* _PROBLEM REQUIREMENTS_: Across the entries that follow, count the lines with the string "información" and reply with that count alone.

* _SOURCE RECORDS_:
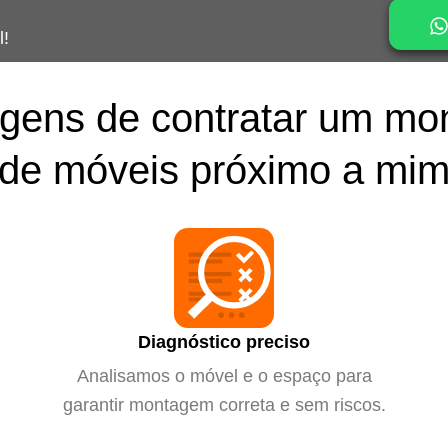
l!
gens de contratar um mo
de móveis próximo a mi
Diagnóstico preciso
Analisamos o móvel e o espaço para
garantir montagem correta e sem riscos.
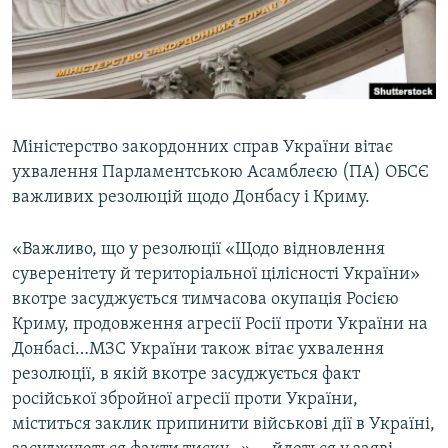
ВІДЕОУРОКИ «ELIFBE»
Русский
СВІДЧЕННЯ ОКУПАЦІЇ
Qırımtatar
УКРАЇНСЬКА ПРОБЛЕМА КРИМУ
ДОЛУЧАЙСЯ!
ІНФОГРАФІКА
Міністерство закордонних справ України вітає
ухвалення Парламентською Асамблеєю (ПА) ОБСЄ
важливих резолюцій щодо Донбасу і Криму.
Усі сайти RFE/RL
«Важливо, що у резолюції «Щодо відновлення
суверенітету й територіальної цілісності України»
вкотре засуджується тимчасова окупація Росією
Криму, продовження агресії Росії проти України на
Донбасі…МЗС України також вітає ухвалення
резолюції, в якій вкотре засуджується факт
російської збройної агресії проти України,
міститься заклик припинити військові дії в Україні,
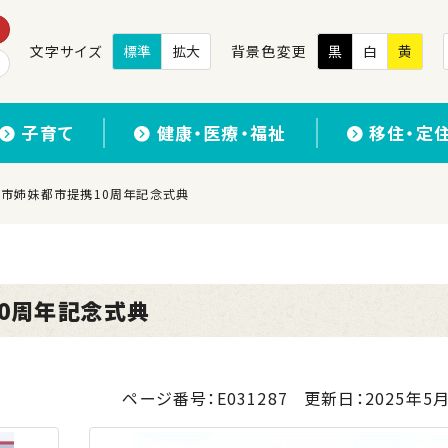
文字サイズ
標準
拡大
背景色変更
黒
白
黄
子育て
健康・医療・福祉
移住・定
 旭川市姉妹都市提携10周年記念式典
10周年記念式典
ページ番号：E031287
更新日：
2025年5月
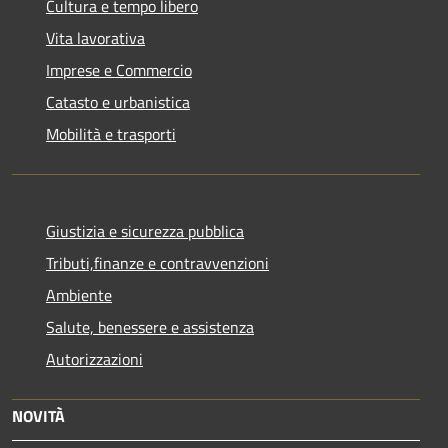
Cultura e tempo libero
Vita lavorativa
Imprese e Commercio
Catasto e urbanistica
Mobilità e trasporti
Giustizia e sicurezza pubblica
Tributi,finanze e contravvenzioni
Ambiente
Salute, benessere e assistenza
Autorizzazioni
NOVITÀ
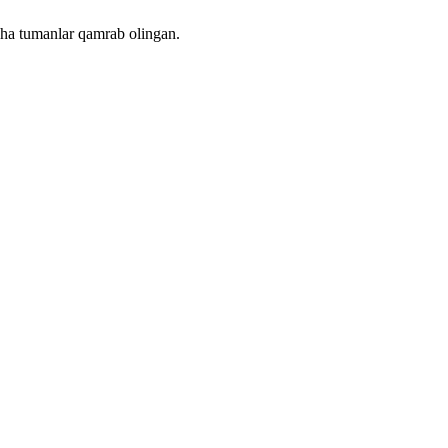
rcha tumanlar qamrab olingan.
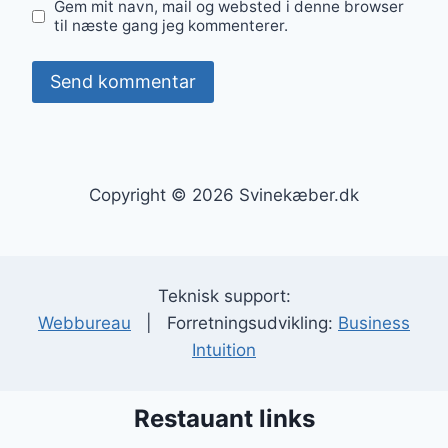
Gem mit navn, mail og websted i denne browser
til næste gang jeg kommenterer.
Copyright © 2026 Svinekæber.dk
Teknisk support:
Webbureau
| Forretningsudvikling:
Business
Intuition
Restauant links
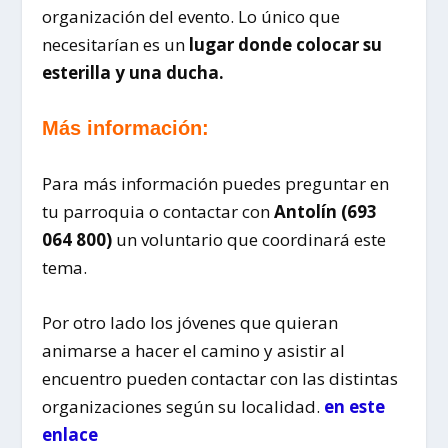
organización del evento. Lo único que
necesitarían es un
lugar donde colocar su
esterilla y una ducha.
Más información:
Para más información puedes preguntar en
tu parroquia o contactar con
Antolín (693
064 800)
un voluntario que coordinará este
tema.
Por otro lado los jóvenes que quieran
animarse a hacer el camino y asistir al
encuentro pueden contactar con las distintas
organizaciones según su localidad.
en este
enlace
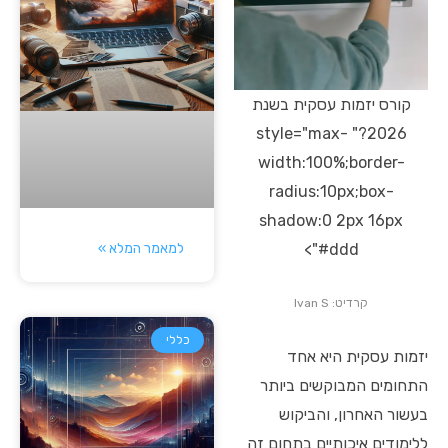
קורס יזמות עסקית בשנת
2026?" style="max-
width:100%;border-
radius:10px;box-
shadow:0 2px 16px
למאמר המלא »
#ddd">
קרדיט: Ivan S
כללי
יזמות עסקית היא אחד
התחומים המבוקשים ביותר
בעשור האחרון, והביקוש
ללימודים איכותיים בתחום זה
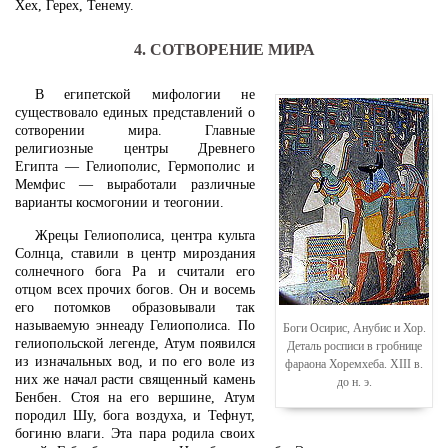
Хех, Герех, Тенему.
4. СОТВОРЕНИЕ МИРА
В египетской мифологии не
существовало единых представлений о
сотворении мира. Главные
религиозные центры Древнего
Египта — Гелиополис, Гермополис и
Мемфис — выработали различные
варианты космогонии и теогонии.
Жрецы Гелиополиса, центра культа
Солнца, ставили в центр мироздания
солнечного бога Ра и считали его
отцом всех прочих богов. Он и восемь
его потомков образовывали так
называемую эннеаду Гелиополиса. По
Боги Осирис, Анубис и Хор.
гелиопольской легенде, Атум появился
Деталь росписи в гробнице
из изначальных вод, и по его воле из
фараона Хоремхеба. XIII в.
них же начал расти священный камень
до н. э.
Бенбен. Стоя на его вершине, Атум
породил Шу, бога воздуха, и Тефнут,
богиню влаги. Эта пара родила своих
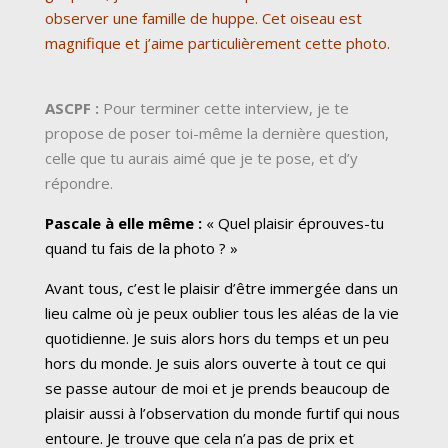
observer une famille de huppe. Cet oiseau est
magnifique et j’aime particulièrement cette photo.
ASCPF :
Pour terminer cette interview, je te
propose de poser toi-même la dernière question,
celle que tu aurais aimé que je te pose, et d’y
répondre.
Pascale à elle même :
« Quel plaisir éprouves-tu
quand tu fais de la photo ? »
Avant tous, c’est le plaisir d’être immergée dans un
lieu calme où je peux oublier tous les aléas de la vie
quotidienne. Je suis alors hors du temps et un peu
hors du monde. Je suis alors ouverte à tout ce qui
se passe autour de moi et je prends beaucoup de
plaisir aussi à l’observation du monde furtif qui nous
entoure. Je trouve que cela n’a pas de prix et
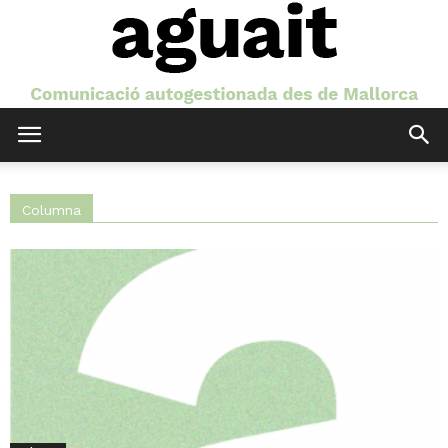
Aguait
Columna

* * *

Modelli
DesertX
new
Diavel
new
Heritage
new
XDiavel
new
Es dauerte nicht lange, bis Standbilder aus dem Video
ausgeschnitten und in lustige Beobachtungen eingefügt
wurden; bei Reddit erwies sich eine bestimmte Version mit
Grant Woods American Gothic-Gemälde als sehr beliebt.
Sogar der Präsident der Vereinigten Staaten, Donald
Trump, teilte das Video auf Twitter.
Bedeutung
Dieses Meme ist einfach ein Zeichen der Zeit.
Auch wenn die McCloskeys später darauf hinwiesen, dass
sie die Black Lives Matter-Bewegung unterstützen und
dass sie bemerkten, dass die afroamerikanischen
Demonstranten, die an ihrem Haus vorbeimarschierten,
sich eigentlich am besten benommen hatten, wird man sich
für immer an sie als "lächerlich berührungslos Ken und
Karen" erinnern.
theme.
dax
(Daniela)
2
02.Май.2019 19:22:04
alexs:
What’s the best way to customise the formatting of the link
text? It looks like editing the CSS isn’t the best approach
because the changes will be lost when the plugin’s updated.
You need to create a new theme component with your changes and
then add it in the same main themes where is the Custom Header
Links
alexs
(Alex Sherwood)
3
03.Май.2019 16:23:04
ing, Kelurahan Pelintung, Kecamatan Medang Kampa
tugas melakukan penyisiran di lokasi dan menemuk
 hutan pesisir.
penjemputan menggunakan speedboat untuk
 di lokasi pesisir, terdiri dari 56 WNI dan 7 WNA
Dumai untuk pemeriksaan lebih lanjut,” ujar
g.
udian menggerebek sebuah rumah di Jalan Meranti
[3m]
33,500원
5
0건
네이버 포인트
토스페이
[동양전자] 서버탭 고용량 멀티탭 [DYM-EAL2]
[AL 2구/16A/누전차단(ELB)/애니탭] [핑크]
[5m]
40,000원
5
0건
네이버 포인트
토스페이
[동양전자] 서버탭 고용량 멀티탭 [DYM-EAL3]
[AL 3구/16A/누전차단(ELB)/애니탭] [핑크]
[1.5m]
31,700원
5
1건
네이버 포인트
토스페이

* _SOLUTION TO THE EXERCISE_: 2